A Tutorial Introduction to Relational Databases
Table of Contents
These are the notes from my guest lecture at Karnavati University on databases. It gives a taste of using relational databases to organize real-world data and using Structured Query Language (SQL) to extract complex information.
We will build a database for an application like twitter. It will have users, tweets, replies, followers, and followees.
1. Setup
sqlite is an implementation of SQL databases that stores databases
in files. It is used for local application databases more than web
applications. It is a nice tool to explore SQL databases without too
much initial setup. We can create a file to hold the twitter database
using the command:
sqlite3 twitter.db
This will drop you into the sqlite prompt where we can write SQL to
operate on the database.
First, we enable some options on the sqlite prompt to get nice
output:
sqlite> .mode box sqlite> .headers on
These have no effect on the generated file.
2. User Accounts
We need a table of users. We will store the handle, name, and bio. The real database will also need data to authenticate the user.

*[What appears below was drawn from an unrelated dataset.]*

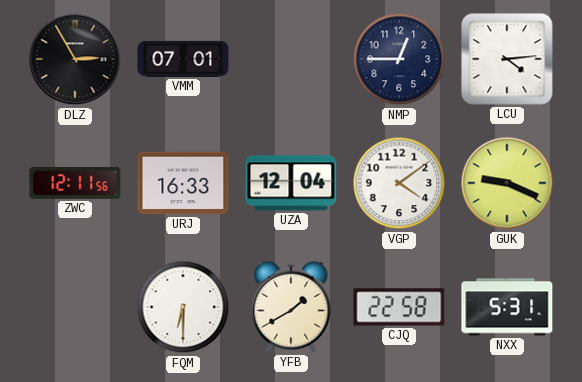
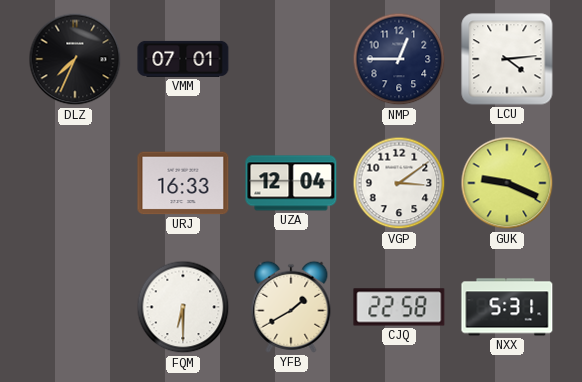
DLZ: 2:55 -> 7:34
ZWC: 12:11 -> none
VGP: 4:09 -> 3:09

create table users ( handle text primary key , name text , bio text );
We specify the type of data in each column. text is any string. The
primary key directive specifies that handle column cannot have
duplicate values. In other words, rows in this table are identified by
handle.
We can now create a couple of user accounts:
insert into users (handle, name, bio) values
('joe', 'Joe Root', 'I am English.'),
('steve', 'Steve Smith', 'Hi!'),
('virat', 'Virat Kohli', 'Hello!');
We can observe the table using select.
select * from users;
| handle | name | bio |
|---|---|---|
| joe | Joe Root | I am English. |
| steve | Steve Smith | Hi! |
| virat | Virat Kohli | Hello! |
The handle column is special. There cannot be another user with
handle virat. But there can be another user with name Virat Kohli.
3. Tweets
Users should be able to tweet. We will use another table to hold tweets.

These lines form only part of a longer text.